Frequency of presence of combinations of ICD-9-CM codes suggestive of HHT recorded among individuals with and without ICD-9-CM code 448.0 in MarketScan Commercial and Supplemental Medicare Databases, 2005–2010 (excluding Michigan)
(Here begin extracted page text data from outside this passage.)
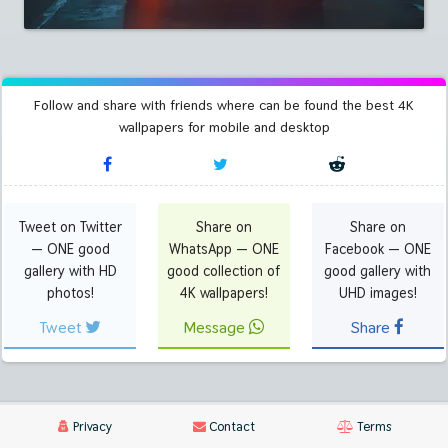
Follow and share with friends where can be found the best 4K
wallpapers for mobile and desktop
Tweet on Twitter
Share on
Share on
— ONE good
WhatsApp — ONE
Facebook — ONE
gallery with HD
good collection of
good gallery with
photos!
4K wallpapers!
UHD images!
Tweet
Message
Share
Privacy
Contact
Terms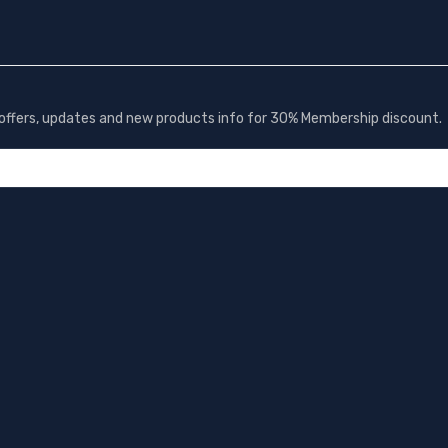
t offers, updates and new products info for 30% Membership discount.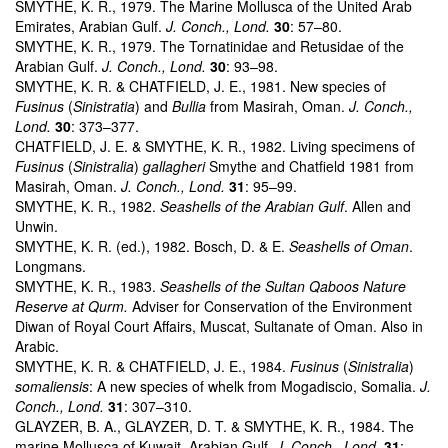
SMYTHE, K. R., 1979. The Marine Mollusca of the United Arab
Emirates, Arabian Gulf.
J. Conch., Lond.
30
: 57–80.
SMYTHE, K. R., 1979. The Tornatinidae and Retusidae of the
Arabian Gulf.
J. Conch., Lond.
30
: 93–98.
SMYTHE, K. R. & CHATFIELD, J. E., 1981. New species of
Fusinus
(
Sinistratia
) and
Bullia
from Masirah, Oman.
J. Conch.,
Lond.
30
: 373–377.
CHATFIELD, J. E. & SMYTHE, K. R., 1982. Living specimens of
Fusinus
(
Sinistralia
)
gallagheri
Smythe and Chatfield 1981 from
Masirah, Oman.
J. Conch., Lond.
31
: 95–99.
SMYTHE, K. R., 1982.
Seashells of the Arabian Gulf
. Allen and
Unwin.
SMYTHE, K. R. (ed.), 1982. Bosch, D. & E.
Seashells of Oman
.
Longmans.
SMYTHE, K. R., 1983.
Seashells of the Sultan Qaboos Nature
Reserve at Qurm.
Adviser for Conservation of the Environment
Diwan of Royal Court Affairs, Muscat, Sultanate of Oman. Also in
Arabic.
SMYTHE, K. R. & CHATFIELD, J. E., 1984.
Fusinus
(
Sinistralia
)
somaliensis
: A new species of whelk from Mogadiscio, Somalia.
J.
Conch., Lond.
31
: 307–310.
GLAYZER, B. A., GLAYZER, D. T. & SMYTHE, K. R., 1984. The
marine Mollusca of Kuwait, Arabian Gulf.
J. Conch., Lond.
31
: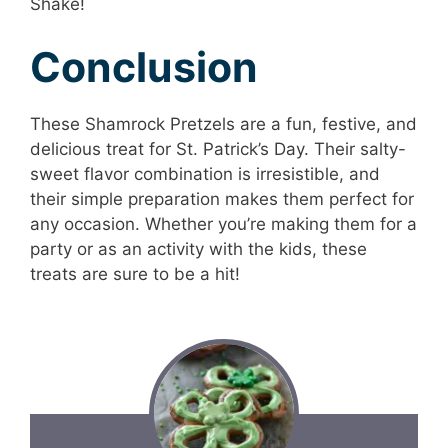
Shake!
Conclusion
These Shamrock Pretzels are a fun, festive, and
delicious treat for St. Patrick’s Day. Their salty-
sweet flavor combination is irresistible, and
their simple preparation makes them perfect for
any occasion. Whether you’re making them for a
party or as an activity with the kids, these
treats are sure to be a hit!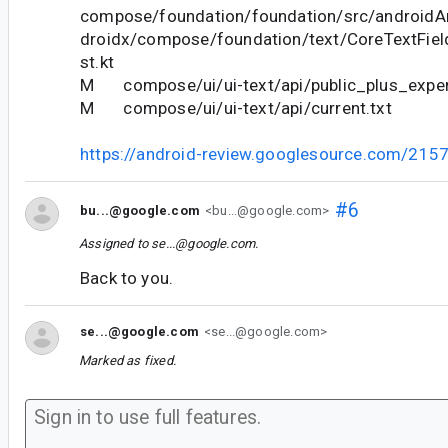
compose/foundation/foundation/src/androidAn
droidx/compose/foundation/text/CoreTextFie
st.kt
M compose/ui/ui-text/api/public_plus_experi
M compose/ui/ui-text/api/current.txt
https://android-review.googlesource.com/215
#6
bu...@google.com
<bu...@google.com>
Assigned to
se...@google.com
.
Back to you.
se...@google.com
<se...@google.com>
Marked as fixed.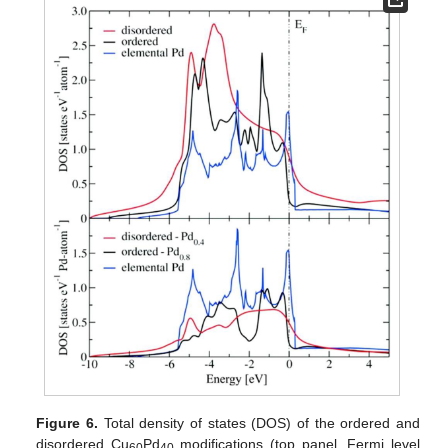
Figure 6.
Total density of states (DOS) of the ordered and
disordered Cu
Pd
modifications (top panel, Fermi level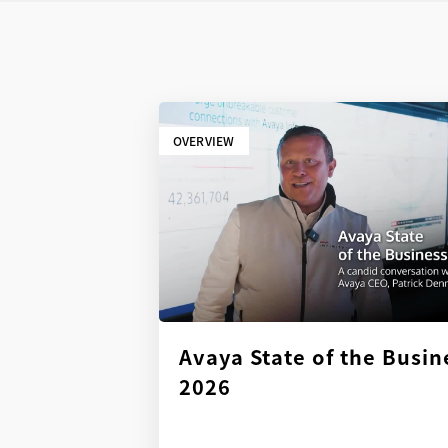
OVERVIEW
Avaya State of the Busin
2026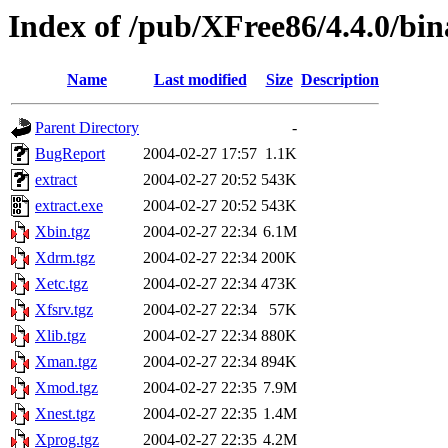
Index of /pub/XFree86/4.4.0/bi
Name
Last modified
Size
Description
Parent Directory
-
BugReport
2004-02-27 17:57
1.1K
extract
2004-02-27 20:52
543K
extract.exe
2004-02-27 20:52
543K
Xbin.tgz
2004-02-27 22:34
6.1M
Xdrm.tgz
2004-02-27 22:34
200K
Xetc.tgz
2004-02-27 22:34
473K
Xfsrv.tgz
2004-02-27 22:34
57K
Xlib.tgz
2004-02-27 22:34
880K
Xman.tgz
2004-02-27 22:34
894K
Xmod.tgz
2004-02-27 22:35
7.9M
Xnest.tgz
2004-02-27 22:35
1.4M
Xprog.tgz
2004-02-27 22:35
4.2M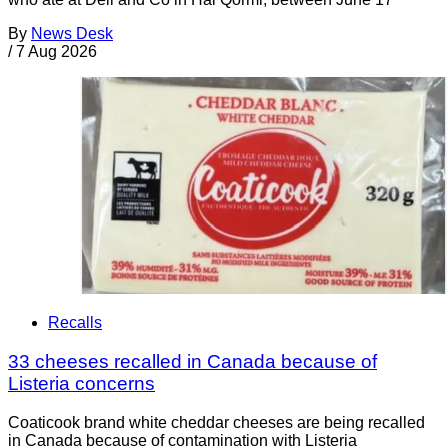
By
News Desk
/
7 Aug 2026
Recalls
33 cheeses recalled in Canada because of
Listeria concerns
Coaticook brand white cheddar cheeses are being recalled
in Canada because of contamination with Listeria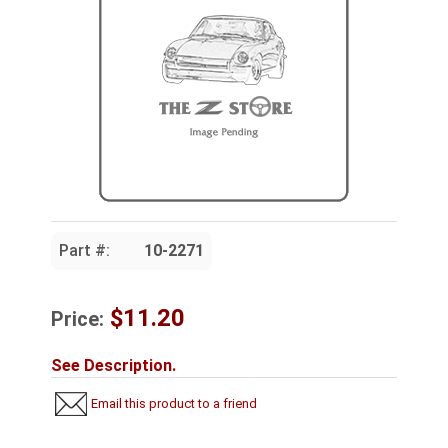
Part #:
10-2271
$11.20
Price:
See Description.
Email this product to a friend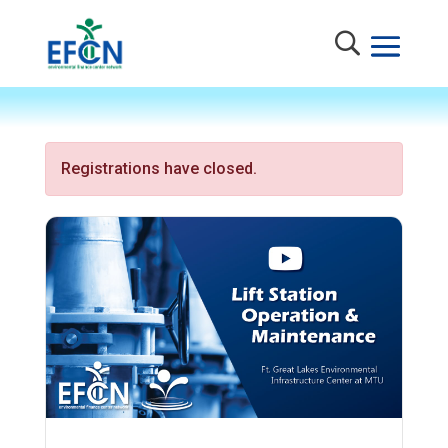
Registrations have closed.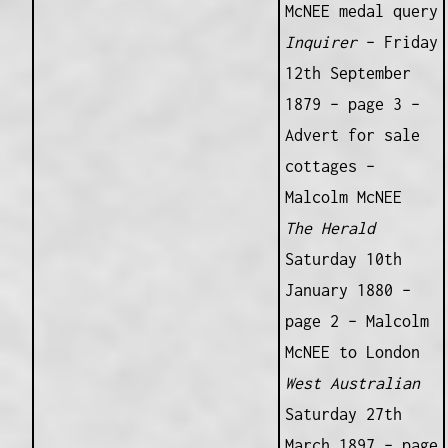
McNEE medal query
Inquirer
– Friday
12th September
1879 – page 3 –
Advert for sale
cottages –
Malcolm McNEE
The Herald
Saturday 10th
January 1880 –
page 2 – Malcolm
McNEE to London
West Australian
Saturday 27th
March 1897 – page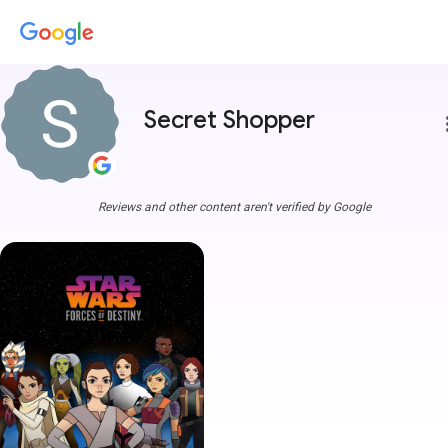
Secret Shopper
more
Reviews and other content aren't verified by Google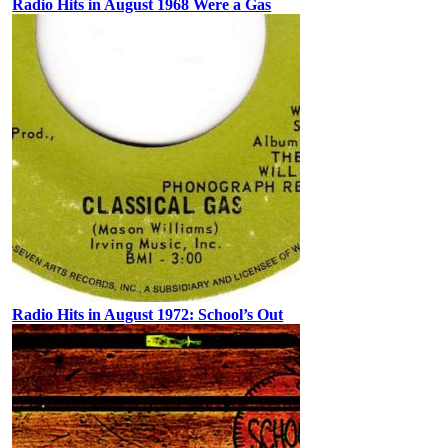
Radio Hits in August 1968 Were a Gas
Radio Hits in August 1972: School’s Out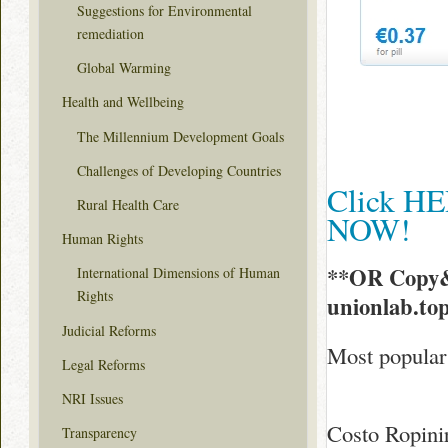
Suggestions for Environmental
remediation
Global Warming
Health and Wellbeing
The Millennium Development Goals
Challenges of Developing Countries
Click HE
Rural Health Care
NOW!
Human Rights
**OR Copy&
International Dimensions of Human
Rights
unionlab.to
Judicial Reforms
Most popular 
Legal Reforms
NRI Issues
Costo Ropini
Transparency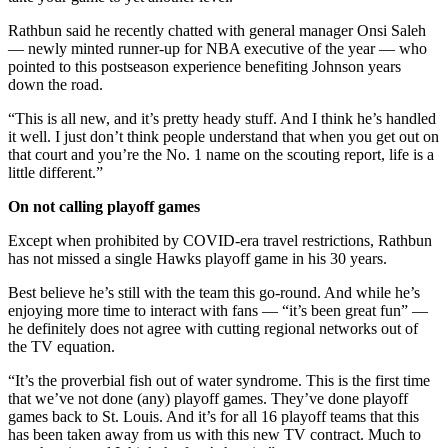
Rathbun said he recently chatted with general manager Onsi Saleh
— newly minted runner-up for NBA executive of the year — who
pointed to this postseason experience benefiting Johnson years
down the road.
“This is all new, and it’s pretty heady stuff. And I think he’s handled
it well. I just don’t think people understand that when you get out on
that court and you’re the No. 1 name on the scouting report, life is a
little different.”
On not calling playoff games
Except when prohibited by COVID-era travel restrictions, Rathbun
has not missed a single Hawks playoff game in his 30 years.
Best believe he’s still with the team this go-round. And while he’s
enjoying more time to interact with fans — “it’s been great fun” —
he definitely does not agree with cutting regional networks out of
the TV equation.
“It’s the proverbial fish out of water syndrome. This is the first time
that we’ve not done (any) playoff games. They’ve done playoff
games back to St. Louis. And it’s for all 16 playoff teams that this
has been taken away from us with this new TV contract. Much to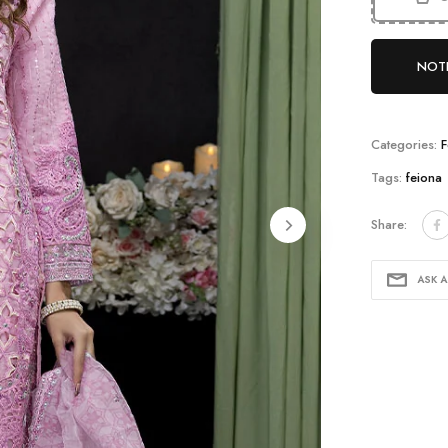
NOTI
Categories:
F
Tags:
feiona
Share:
lay
ASK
| Condition | With HHT code (n) | % | Without HHT code (n) | % | Rate ratio |
|---|---|---|---|---|---|
| Epistaxis + brain AVM | 27 | 2.2 | 347 | 0.001 | 2,282 |
| Epistaxis + lung AVM | 60 | 5.0 | 231 | 0.001 | 7,791 |
| Epistaxis + unspecified AVM of vascular system | 70 | 5.8 | 515 | 0.001 | 4,054 |
| Epistaxis + upper GI angiodysplasia | 33 | 2.7 | 427 | 0.001 | 2,276 |
| Epistaxis + telangiectasia | 59 | 4.9 | 847 | 0.002 | 2,082 |
| Brain AVM + lung AVM | 27 | 2.2 | 44 | 0.000 | 17,997 |
| Brain AVM + upper GI angiodysplasia | 8 | 0.7 | 32 | 0.000 | 7,873 |
| Lung AVM + unspecified AVM of vascular system | 68 | 5.7 | 162 | 0.000 | 12,664 |
| Lung AVM + upper GI angiodysplasia | 12 | 1.0 | 9 | 0.000 | 39,992 |
| Lung AVM + angiodysplasia of the intestine | 4 | 0.3 | 7 | 0.000 | 15,426 |
AVM, arteriovenous malformation; GI, gastrointestinal; HHT, hereditary hemorrhagic telangiectasia; ICD-9-CM, International Classification of Disease, 9th Revision, Clinical Modification.